**Data excerpts**:
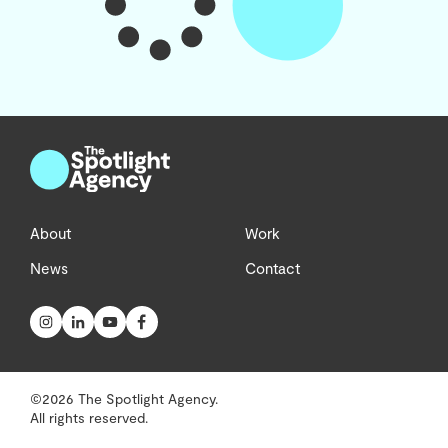
About
Work
News
Contact
©2026 The Spotlight Agency.
All rights reserved.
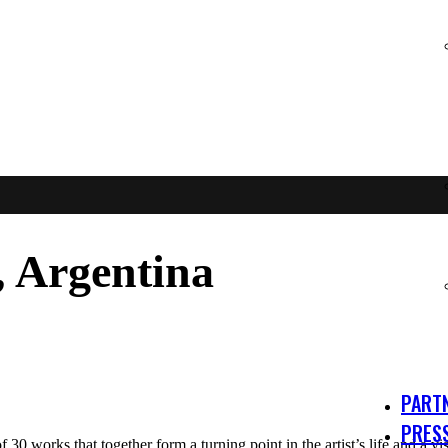
Argentina
PART
PRES
f 30 works that together form a turning point in the artist’s life and a v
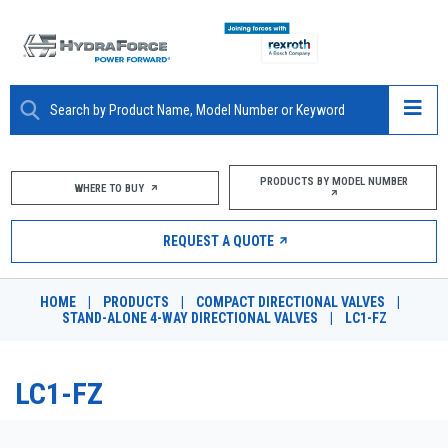
ABOUT
PRODUCTS BY MODEL NUMBER
WHERE TO BUY
PRODUCTS
REQUEST A QUOTE
MARKETS
HOME
|
PRODUCTS
|
COMPACT DIRECTIONAL VALVES
|
RESOURCES
STAND-ALONE 4-WAY DIRECTIONAL VALVES
|
LC1-FZ
CAREERS
LC1-FZ
DESIGN TOOLS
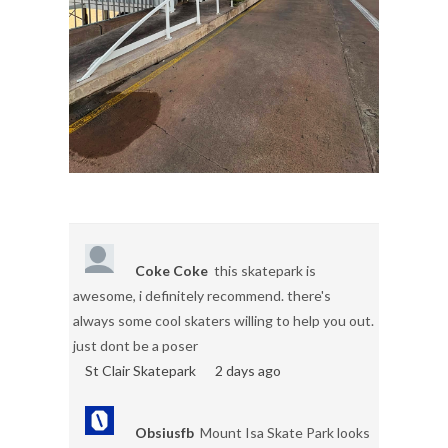
Coke Coke
this skatepark is
awesome, i definitely recommend. there's
always some cool skaters willing to help you out.
just dont be a poser
St Clair Skatepark
2 days ago
Obsiusfb
Mount Isa Skate Park looks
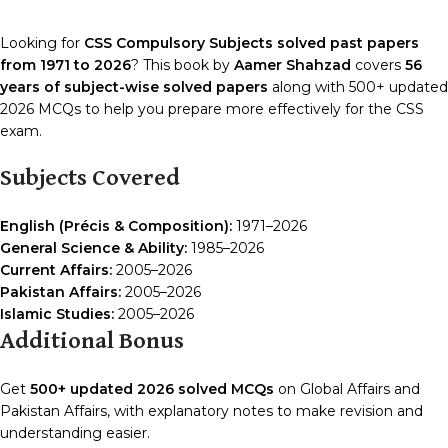
Looking for
CSS Compulsory Subjects solved past papers
from 1971 to 2026
? This book by
Aamer Shahzad
covers
56
years of subject-wise solved papers
along with 500+ updated
2026 MCQs to help you prepare more effectively for the CSS
exam.
Subjects Covered
English (Précis & Composition):
1971–2026
General Science & Ability:
1985–2026
Current Affairs:
2005–2026
Pakistan Affairs:
2005–2026
Islamic Studies:
2005–2026
Additional Bonus
Get
500+ updated 2026 solved MCQs
on Global Affairs and
Pakistan Affairs, with explanatory notes to make revision and
understanding easier.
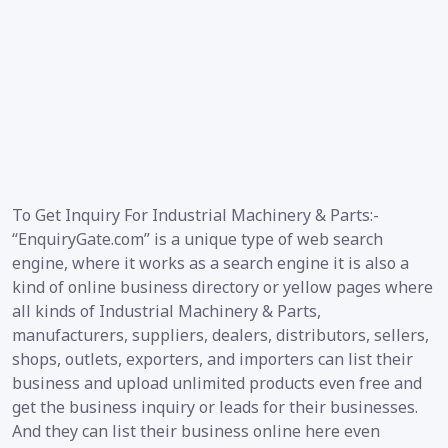
To Get Inquiry For Industrial Machinery & Parts:-
“EnquiryGate.com” is a unique type of web search
engine, where it works as a search engine it is also a
kind of online business directory or yellow pages where
all kinds of Industrial Machinery & Parts,
manufacturers, suppliers, dealers, distributors, sellers,
shops, outlets, exporters, and importers can list their
business and upload unlimited products even free and
get the business inquiry or leads for their businesses.
And they can list their business online here even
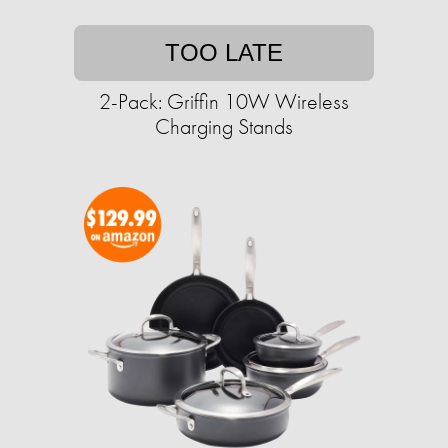
TOO LATE
2-Pack: Griffin 10W Wireless
Charging Stands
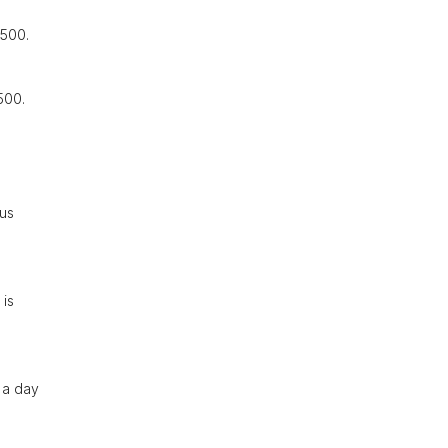
,500.
500.
ous
 is
 a day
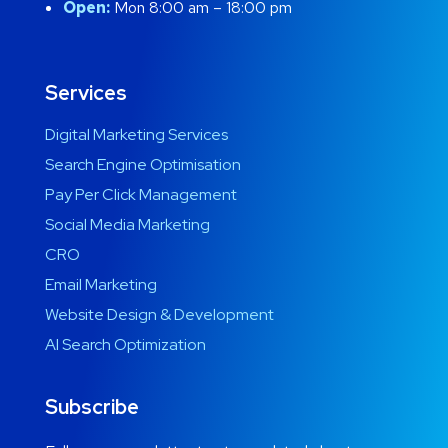
Open:
Mon 8:00 am – 18:00 pm
Services
Digital Marketing Services
Search Engine Optimisation
Pay Per Click Management
Social Media Marketing
CRO
Email Marketing
Website Design & Development
AI Search Optimization
Subscribe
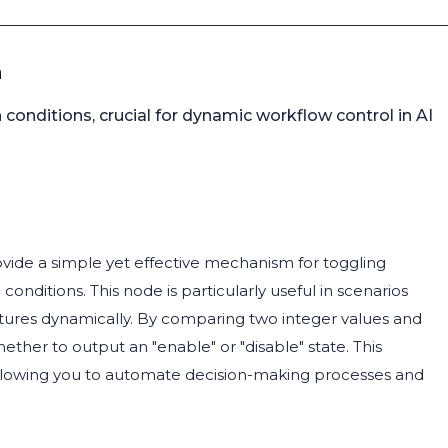
n
onditions, crucial for dynamic workflow control in AI
ovide a simple yet effective mechanism for toggling
onditions. This node is particularly useful in scenarios
atures dynamically. By comparing two integer values and
ther to output an "enable" or "disable" state. This
, allowing you to automate decision-making processes and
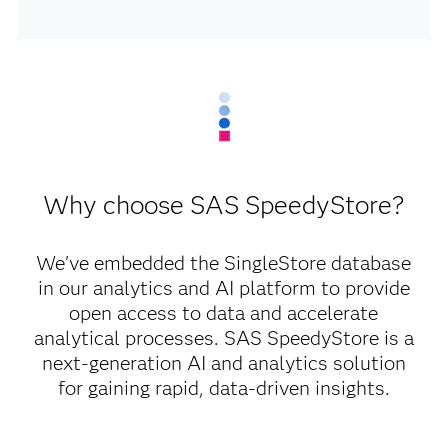
Why choose SAS SpeedyStore?
We've embedded the SingleStore database
in our analytics and AI platform to provide
open access to data and accelerate
analytical processes. SAS SpeedyStore is a
next-generation AI and analytics solution
for gaining rapid, data-driven insights.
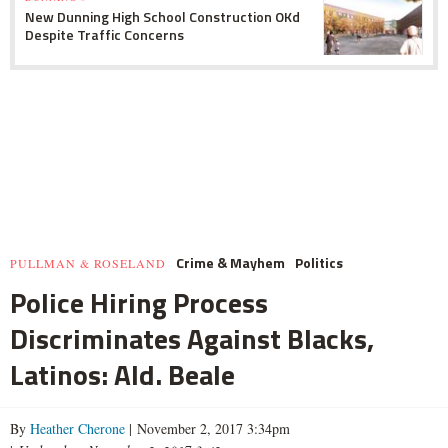
New Dunning High School Construction OKd
Despite Traffic Concerns
Crime & Mayhem
Politics
PULLMAN & ROSELAND
Police Hiring Process
Discriminates Against Blacks,
Latinos: Ald. Beale
By
Heather Cherone
| November 2, 2017 3:34pm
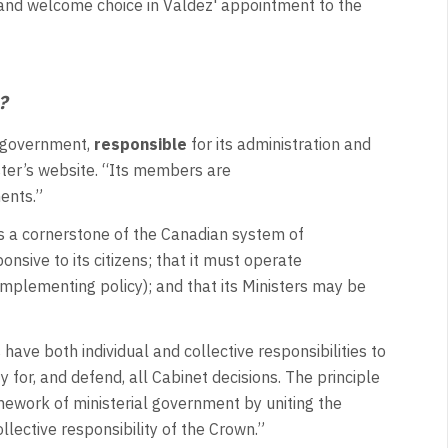
 and welcome choice in Valdez' appointment to the
e?
n government,
responsible
for its administration and
ister’s website. “Its members are
ments.”
is a cornerstone of the Canadian system of
nsive to its citizens; that it must operate
 implementing policy); and that its Ministers may be
 have both individual and collective responsibilities to
for, and defend, all Cabinet decisions. The principle
ramework of ministerial government by uniting the
ollective responsibility of the Crown.”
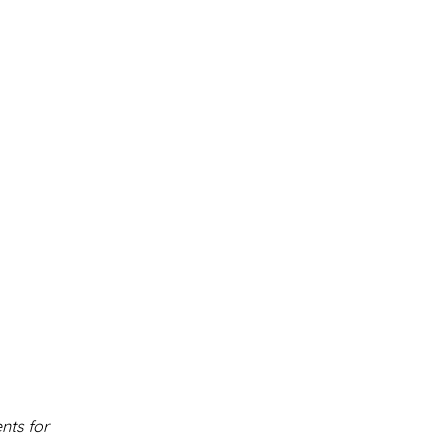
nts for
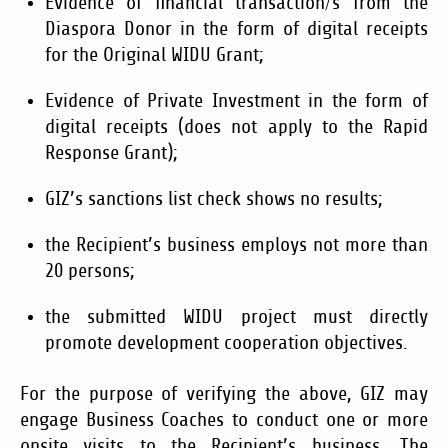
Evidence of financial transaction/s from the
Diaspora Donor in the form of digital receipts
for the Original WIDU Grant;
Evidence of Private Investment in the form of
digital receipts (does not apply to the Rapid
Response Grant);
GIZ’s sanctions list check shows no results;
the Recipient’s business employs not more than
20 persons;
the submitted WIDU project must directly
promote development cooperation objectives.
For the purpose of verifying the above, GIZ may
engage Business Coaches to conduct one or more
onsite visits to the Recipient’s business. The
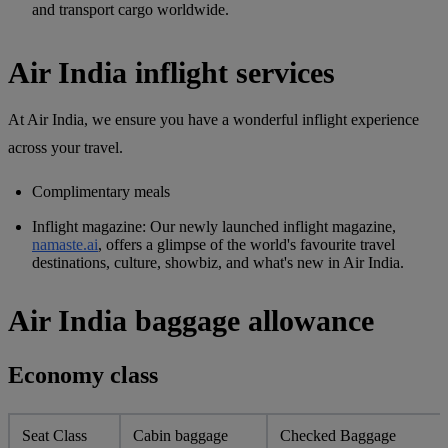
and transport cargo worldwide.
Air India inflight services
At Air India, we ensure you have a wonderful inflight experience
across your travel.
Complimentary meals
Inflight magazine
: Our newly launched inflight magazine,
namaste.ai
, offers a glimpse of the world's favourite travel
destinations, culture, showbiz, and what's new in Air India.
Air India baggage allowance
Economy class
Seat Class
Cabin baggage
Checked Baggage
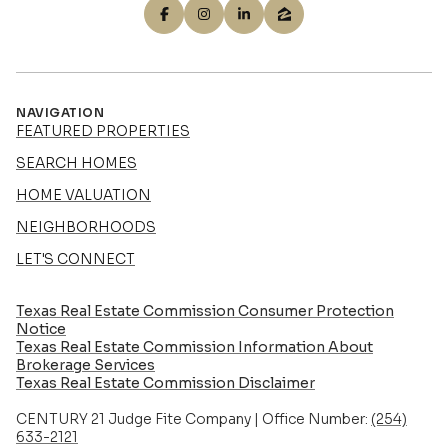
NAVIGATION
FEATURED PROPERTIES
SEARCH HOMES
HOME VALUATION
NEIGHBORHOODS
LET'S CONNECT
Texas Real Estate Commission Consumer Protection
Notice
Texas Real Estate Commission Information About
Brokerage Services​​​​​
​​​​​​​Texas Real Estate Commission Disclaimer
CENTURY 21 Judge Fite Company | Office Number:
(254)
633-2121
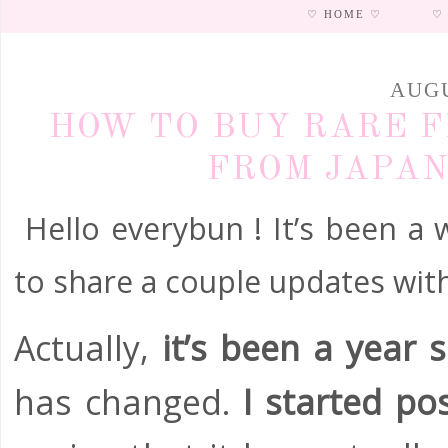
♡ HOME ♡
♡
AUGU
HOW TO BUY RARE F
FROM JAPAN 
Hello everybun ! It’s been a w
to share a couple updates with
Actually,
it’s been a year 
has changed.
I started pos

**ASSIGNMENT**: Start with the line above containing "this skatepark is" and end with the line containing "on Global Affairs and". Set down that stretch exactly, without any pictures.

**WRITTEN RESPONSE**:
this skatepark is
awesome, i definitely recommend. there's
always some cool skaters willing to help you out.
just dont be a poser
St Clair Skatepark
2 days ago
Obsiusfb
Mount Isa Skate Park looks
Looking for
CSS Compulsory Subjects solved past papers
from 1971 to 2026
? This book by
Aamer Shahzad
covers
56
years of subject-wise solved papers
along with 500+ updated
2026 MCQs to help you prepare more effectively for the CSS
exam.
Subjects Covered
English (Précis & Composition):
1971–2026
General Science & Ability:
1985–2026
Current Affairs:
2005–2026
Pakistan Affairs:
2005–2026
Islamic Studies:
2005–2026
Additional Bonus
Get
500+ updated 2026 solved MCQs
on Global Affairs and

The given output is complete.